━━━━━ GIVEN INFORMATION ━━━━━

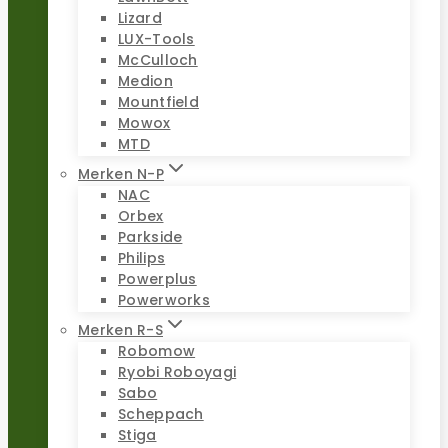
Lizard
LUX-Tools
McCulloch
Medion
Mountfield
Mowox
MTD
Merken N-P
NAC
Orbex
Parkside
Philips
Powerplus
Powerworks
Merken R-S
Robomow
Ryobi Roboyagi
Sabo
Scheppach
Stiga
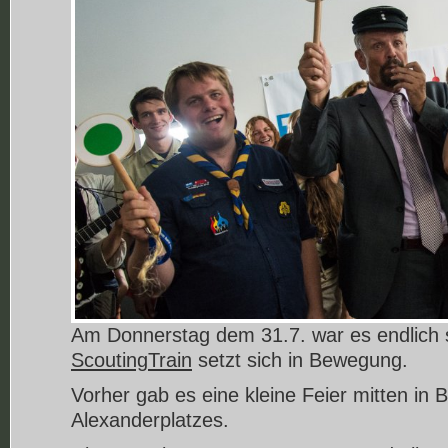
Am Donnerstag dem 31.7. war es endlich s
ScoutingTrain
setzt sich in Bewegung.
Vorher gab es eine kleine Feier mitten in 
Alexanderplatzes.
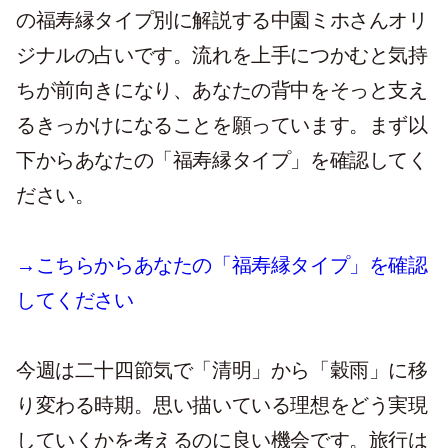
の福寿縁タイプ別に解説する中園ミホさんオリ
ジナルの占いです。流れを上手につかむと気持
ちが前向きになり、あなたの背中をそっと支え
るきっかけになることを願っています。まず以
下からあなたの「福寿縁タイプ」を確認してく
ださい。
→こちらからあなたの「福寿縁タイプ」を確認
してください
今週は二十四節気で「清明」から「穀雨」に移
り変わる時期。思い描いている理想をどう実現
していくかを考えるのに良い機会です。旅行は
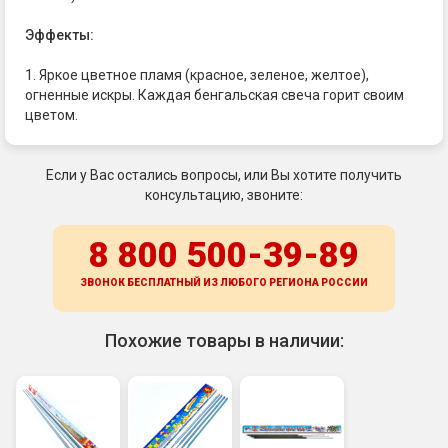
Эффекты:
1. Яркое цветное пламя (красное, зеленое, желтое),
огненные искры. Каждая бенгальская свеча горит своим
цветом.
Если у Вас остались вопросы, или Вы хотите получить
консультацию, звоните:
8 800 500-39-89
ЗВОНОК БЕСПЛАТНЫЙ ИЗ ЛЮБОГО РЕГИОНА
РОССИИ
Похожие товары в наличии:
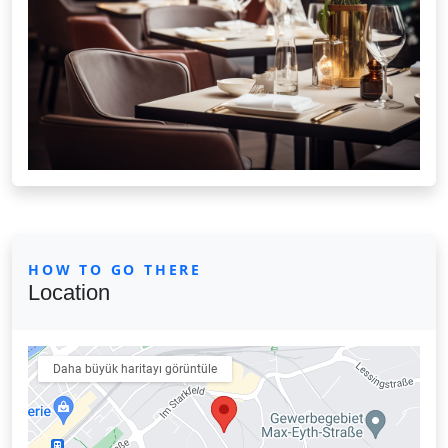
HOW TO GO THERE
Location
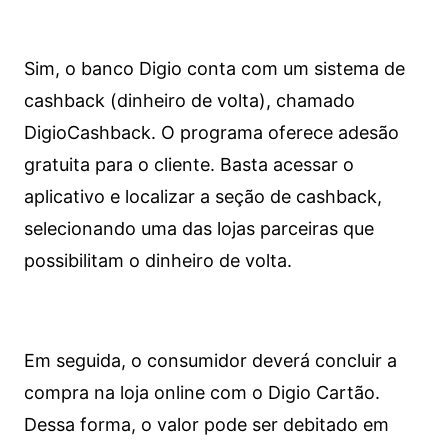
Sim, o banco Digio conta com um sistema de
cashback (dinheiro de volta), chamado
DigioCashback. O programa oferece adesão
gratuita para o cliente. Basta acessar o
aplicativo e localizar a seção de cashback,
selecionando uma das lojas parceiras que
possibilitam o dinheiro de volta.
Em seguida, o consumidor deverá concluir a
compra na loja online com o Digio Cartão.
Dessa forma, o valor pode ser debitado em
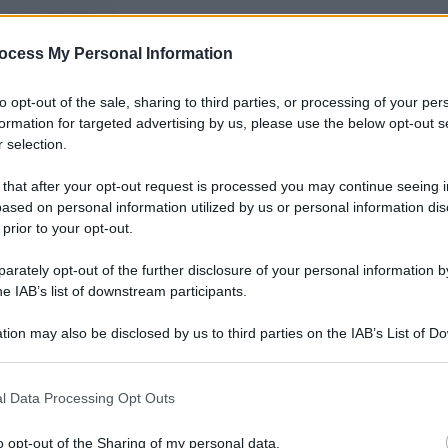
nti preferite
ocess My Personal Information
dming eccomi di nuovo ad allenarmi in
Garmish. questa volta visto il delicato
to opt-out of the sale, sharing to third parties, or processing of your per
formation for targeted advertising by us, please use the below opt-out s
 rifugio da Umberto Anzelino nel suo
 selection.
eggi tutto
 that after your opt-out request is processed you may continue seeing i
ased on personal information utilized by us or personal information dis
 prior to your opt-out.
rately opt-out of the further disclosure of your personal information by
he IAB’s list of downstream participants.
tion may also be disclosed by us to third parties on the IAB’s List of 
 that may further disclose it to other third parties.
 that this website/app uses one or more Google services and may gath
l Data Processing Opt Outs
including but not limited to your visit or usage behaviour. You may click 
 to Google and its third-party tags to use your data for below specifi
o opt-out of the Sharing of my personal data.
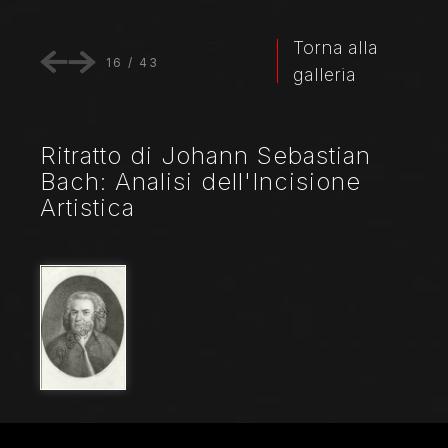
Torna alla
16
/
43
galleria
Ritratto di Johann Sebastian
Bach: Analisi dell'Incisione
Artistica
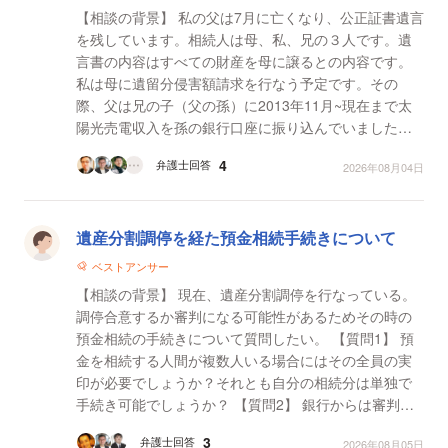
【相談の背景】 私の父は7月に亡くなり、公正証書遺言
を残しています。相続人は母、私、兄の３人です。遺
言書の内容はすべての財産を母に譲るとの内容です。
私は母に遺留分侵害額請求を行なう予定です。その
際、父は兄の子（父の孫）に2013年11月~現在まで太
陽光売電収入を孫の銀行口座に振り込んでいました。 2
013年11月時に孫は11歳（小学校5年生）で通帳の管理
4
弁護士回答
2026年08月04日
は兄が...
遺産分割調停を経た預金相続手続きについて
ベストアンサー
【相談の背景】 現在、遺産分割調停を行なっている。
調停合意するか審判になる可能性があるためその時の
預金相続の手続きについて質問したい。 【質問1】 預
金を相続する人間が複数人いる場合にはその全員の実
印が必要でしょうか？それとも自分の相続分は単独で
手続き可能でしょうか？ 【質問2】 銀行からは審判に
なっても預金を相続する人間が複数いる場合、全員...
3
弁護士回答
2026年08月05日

━━━━━

PROBLEM STATEMENT:
Reproduce exactly the lines of the data above that run from the line with "gratuita para o cliente. Basta acessar o" down to the line with "Garmish. questa volta visto il delicato", both ends included. Pictures do not belong in the copy.

TASK RESPONSE:
gratuita para o cliente. Basta acessar o
aplicativo e localizar a seção de cashback,
selecionando uma das lojas parceiras que
possibilitam o dinheiro de volta.
Em seguida, o consumidor deverá concluir a
compra na loja online com o Digio Cartão.
Dessa forma, o valor pode ser debitado em
nti preferite
ocess My Personal Information
dming eccomi di nuovo ad allenarmi in
Garmish. questa volta visto il delicato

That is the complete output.